Apache Cassandra is a free and open-source NoSQL distributed database management system created by Facebook (now Meta). Cassandra’s distributed nature allows for high availability and high performance with no single point of failure.
Because of its scalability, Cassandra is suitable for massive active and critical data set. Big and famous organizations such as Apple, Bloomberg, BestBuy, eBay, Netflix, Spotify, and many more. And if you’re interested to know Apache Cassandra, you’re in the right place.
In this article, you’re going to learn how to set up and configure an Apache Cassandra Cluster on Linux systems. You’ll also learn how to interact with Cassandra using its command-line tools.
Prerequisites
To follow along with the examples in this tutorial, be sure to have the following requirements in place.
- You’ll need two Linux servers are in the same network. This tutorial will be using two Rocky Linux (v8.5) servers with the following details.
Hostname | IP Address |
cassandra01 | 172.16.1.10 |
cassandra02 | 172.16.1.15 |
The Apache Cassandra documentation does not provide a prescriptive list of compatible Linux distros but mentions that Cassandra may run on CentOS, RHEL, Debian, and SUSE Enterprise Linux.
- You must have sudo privileges or access to the root account.
- Nano text editor or any Linux-based text editor.
Installing Java OpenJDK and Python
Before jumping in with the Apache Cassandra install, you first install the software dependencies. Cassandra is a Java-based application, and the latest version (v4.0 as of this writing) requires Java OpenJDK 1.8 and Python 3.6.

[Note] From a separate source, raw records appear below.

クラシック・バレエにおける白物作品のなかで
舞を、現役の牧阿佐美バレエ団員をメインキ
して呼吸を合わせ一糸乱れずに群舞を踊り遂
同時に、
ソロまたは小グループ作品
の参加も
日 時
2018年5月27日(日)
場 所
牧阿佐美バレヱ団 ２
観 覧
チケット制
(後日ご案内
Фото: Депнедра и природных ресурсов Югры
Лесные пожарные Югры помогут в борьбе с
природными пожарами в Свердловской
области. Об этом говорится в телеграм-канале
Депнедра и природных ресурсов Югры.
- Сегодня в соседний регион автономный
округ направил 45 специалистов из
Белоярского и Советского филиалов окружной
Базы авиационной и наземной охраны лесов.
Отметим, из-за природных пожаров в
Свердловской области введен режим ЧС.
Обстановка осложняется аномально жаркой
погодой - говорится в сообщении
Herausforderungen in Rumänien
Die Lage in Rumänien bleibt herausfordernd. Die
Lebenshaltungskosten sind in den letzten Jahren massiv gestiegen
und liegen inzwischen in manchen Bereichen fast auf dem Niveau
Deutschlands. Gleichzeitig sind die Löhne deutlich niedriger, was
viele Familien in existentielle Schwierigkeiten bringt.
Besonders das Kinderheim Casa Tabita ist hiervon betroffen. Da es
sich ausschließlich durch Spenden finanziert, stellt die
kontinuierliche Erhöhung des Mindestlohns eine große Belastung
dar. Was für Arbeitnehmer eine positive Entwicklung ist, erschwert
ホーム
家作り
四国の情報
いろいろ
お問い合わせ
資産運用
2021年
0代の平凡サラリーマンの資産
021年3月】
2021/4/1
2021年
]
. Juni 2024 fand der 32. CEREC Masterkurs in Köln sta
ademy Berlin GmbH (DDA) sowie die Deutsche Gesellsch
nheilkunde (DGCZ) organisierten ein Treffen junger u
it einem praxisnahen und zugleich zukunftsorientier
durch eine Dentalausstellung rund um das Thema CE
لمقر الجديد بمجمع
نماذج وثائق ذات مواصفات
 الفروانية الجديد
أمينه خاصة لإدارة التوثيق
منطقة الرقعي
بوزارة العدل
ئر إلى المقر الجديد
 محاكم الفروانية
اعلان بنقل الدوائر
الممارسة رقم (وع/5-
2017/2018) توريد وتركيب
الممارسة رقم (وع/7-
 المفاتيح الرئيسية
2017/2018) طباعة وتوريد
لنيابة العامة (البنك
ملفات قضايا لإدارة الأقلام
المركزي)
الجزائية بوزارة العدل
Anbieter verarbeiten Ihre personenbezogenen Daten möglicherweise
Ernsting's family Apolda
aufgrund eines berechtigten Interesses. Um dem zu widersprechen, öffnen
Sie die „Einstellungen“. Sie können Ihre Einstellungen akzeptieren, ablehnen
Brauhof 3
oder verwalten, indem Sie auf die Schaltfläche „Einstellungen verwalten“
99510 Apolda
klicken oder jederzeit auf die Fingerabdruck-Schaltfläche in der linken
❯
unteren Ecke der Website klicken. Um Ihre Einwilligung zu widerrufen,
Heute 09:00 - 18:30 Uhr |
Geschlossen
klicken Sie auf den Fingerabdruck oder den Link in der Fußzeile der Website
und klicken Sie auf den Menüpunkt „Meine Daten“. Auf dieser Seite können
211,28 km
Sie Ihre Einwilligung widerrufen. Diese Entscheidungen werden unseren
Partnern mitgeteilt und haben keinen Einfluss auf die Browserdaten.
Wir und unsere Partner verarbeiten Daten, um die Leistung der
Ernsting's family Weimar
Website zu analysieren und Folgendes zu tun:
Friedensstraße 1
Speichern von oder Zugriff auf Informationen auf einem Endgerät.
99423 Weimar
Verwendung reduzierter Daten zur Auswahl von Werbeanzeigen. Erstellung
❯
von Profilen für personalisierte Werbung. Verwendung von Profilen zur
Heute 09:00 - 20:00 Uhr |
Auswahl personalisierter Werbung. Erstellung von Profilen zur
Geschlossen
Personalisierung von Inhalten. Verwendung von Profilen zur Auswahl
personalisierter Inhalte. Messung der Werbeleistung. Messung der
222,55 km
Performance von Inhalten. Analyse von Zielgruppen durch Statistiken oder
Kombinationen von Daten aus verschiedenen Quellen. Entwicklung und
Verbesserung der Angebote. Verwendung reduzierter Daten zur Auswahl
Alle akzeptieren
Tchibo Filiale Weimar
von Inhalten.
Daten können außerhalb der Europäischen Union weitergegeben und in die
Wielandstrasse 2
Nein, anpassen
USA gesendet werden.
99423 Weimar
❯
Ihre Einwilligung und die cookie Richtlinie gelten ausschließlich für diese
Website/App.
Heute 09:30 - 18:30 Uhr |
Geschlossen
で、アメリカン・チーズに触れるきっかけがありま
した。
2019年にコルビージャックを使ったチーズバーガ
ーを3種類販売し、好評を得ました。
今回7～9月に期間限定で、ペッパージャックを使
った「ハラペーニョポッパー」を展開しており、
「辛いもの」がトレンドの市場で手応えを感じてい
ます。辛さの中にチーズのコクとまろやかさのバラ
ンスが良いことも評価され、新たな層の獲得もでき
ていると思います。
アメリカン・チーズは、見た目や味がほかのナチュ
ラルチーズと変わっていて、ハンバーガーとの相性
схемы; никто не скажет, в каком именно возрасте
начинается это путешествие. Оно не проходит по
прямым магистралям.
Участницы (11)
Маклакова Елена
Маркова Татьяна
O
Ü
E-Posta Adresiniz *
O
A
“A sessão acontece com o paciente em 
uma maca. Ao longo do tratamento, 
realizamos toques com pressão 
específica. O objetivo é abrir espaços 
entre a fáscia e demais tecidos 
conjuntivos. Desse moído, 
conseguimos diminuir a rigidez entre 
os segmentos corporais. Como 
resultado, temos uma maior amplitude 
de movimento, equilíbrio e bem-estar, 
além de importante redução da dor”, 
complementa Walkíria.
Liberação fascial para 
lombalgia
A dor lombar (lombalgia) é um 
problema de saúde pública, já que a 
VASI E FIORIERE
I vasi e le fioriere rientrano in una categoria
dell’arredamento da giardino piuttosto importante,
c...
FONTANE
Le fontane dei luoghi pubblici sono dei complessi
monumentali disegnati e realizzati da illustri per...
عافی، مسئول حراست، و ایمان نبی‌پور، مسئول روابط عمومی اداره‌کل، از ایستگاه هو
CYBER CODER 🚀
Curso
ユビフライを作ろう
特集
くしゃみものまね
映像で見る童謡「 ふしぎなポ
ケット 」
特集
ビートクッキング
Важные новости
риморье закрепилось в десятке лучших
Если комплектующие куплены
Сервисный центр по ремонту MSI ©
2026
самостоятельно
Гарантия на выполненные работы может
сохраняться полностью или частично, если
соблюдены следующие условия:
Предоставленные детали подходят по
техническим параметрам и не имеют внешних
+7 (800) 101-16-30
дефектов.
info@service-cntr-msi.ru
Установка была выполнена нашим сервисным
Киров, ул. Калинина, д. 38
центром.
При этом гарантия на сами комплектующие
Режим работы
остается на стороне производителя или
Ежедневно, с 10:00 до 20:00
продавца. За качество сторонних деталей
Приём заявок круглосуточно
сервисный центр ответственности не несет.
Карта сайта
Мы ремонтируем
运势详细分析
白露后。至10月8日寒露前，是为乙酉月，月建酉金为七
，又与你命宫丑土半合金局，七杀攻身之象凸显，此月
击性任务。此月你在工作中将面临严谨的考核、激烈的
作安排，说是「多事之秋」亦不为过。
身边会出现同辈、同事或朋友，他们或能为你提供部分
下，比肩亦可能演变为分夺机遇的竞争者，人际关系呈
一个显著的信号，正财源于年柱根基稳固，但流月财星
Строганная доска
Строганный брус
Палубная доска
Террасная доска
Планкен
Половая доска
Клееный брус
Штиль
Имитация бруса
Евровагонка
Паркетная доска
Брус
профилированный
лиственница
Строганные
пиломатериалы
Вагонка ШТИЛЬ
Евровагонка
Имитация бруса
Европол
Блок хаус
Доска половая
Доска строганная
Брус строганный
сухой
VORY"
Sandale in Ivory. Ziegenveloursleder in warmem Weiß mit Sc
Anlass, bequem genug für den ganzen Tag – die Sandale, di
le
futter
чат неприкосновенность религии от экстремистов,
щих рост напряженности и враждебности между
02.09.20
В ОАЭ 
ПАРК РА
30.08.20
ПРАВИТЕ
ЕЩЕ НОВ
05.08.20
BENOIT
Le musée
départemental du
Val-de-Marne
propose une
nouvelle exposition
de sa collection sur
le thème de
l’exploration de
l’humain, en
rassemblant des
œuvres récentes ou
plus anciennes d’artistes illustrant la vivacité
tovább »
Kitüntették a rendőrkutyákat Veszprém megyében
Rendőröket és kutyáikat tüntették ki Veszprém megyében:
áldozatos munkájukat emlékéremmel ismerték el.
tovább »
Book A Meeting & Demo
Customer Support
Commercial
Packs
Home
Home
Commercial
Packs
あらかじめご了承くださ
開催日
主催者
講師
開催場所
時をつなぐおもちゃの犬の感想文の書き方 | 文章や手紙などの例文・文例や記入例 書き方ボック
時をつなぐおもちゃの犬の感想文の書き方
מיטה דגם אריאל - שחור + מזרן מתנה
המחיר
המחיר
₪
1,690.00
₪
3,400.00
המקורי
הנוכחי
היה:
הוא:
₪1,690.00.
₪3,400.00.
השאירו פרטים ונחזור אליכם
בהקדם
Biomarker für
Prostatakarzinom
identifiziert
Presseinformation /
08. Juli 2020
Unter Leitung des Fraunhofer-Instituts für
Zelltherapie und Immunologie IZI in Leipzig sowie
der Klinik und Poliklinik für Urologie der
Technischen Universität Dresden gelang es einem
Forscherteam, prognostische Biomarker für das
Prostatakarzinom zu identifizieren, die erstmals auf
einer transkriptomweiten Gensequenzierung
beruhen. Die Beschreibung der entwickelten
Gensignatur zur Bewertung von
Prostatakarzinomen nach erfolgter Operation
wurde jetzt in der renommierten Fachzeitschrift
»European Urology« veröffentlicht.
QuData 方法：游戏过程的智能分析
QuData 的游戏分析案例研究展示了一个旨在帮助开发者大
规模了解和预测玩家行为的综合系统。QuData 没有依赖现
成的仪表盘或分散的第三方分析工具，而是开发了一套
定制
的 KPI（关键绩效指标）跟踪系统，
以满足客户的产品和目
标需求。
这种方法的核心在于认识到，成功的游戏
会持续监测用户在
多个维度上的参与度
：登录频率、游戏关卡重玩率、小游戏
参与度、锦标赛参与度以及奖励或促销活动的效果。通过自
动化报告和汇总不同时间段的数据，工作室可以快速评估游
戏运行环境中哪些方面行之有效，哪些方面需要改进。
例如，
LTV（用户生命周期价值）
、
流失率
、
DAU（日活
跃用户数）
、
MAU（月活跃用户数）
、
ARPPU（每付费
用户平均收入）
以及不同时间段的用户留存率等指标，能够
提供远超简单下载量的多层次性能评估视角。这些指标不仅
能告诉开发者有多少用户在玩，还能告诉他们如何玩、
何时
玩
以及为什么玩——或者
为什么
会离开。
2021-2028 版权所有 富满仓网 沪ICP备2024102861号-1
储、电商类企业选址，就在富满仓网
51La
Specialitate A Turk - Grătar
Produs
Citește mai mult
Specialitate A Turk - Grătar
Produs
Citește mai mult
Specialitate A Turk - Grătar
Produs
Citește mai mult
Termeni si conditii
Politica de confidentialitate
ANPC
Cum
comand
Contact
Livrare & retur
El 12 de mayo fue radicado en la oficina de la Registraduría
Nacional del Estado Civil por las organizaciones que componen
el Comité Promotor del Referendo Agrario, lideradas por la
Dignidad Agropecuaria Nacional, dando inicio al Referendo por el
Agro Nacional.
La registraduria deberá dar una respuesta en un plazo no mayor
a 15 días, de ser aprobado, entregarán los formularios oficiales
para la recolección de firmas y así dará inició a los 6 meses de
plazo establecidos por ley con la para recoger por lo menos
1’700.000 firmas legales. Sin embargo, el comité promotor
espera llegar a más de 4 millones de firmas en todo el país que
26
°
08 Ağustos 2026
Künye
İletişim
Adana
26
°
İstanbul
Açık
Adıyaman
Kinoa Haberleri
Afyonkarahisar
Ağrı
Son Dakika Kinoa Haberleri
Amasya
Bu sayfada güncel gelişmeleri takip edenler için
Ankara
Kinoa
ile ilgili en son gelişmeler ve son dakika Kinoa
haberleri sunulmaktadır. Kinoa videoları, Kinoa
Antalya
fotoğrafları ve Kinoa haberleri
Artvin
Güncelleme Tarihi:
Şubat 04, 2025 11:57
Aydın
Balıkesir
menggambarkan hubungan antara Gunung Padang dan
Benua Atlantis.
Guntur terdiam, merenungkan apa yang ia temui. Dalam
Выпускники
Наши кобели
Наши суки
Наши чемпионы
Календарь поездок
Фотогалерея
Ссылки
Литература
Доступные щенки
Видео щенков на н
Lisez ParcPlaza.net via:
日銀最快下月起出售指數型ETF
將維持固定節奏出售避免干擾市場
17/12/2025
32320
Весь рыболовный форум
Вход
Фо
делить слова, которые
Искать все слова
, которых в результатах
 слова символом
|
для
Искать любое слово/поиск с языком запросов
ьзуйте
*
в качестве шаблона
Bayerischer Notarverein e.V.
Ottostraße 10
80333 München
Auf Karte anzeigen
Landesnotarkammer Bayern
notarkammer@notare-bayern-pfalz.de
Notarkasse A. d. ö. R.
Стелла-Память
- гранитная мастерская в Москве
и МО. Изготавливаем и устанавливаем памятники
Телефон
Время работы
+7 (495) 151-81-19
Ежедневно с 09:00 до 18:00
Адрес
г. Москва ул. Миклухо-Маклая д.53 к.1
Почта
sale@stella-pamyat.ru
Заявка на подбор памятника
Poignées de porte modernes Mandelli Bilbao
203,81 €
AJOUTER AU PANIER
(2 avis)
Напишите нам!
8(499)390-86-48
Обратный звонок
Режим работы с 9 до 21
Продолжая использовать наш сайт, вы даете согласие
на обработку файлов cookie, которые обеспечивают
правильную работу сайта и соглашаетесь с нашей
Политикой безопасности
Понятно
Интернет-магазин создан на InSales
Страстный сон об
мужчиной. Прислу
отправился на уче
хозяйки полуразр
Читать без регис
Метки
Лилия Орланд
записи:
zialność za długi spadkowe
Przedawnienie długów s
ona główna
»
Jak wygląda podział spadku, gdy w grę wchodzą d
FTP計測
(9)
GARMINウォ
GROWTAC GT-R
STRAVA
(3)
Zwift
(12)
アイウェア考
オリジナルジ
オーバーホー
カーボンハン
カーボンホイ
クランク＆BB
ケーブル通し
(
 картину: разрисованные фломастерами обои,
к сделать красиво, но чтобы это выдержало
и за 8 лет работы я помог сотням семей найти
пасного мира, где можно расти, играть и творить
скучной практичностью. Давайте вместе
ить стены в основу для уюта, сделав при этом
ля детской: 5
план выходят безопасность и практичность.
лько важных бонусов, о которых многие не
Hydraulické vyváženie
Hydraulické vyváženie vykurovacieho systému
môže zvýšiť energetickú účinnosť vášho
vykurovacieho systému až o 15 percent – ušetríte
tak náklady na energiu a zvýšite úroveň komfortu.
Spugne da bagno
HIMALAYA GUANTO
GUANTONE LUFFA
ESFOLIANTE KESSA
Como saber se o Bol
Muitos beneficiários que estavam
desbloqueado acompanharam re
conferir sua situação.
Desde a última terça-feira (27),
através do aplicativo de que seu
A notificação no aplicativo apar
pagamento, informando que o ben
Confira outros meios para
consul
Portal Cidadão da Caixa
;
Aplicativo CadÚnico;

This tutorial uses the DNF package manager for RPM-based Linux distros. You may also use Yum or Apt on DEB-based distros like Ubuntu and Debian. Refer to your distro’s documentation to determine which package manager to use.
Follow the steps below to install Java OpenJDK 1.8 and Python 3.6 on each server.
1. Open your SSH client, connect to your server, and run the sudo su
command to become root.
ssh user@server_name_or_IP
sudo su
2. Next, run the dnf
command below to install the Java OpenJDK 1.8 and Python 3.6 packages. Wait for the installation to complete.
dnf install java-1.8.0-openjdk python36 -y
3. Now, verify the Java version by running the command below.
java -version
Below you can see the current version of Java OpenJDK is 1.8.0_312.
4. Next, set up the default Python interpreter on your servers to Python 3.6. To do so, run the alternatives
command as below.
alternatives --config python
Type the number corresponding to your Python version at the command selection prompt. The example below shows that Python3 is option 2.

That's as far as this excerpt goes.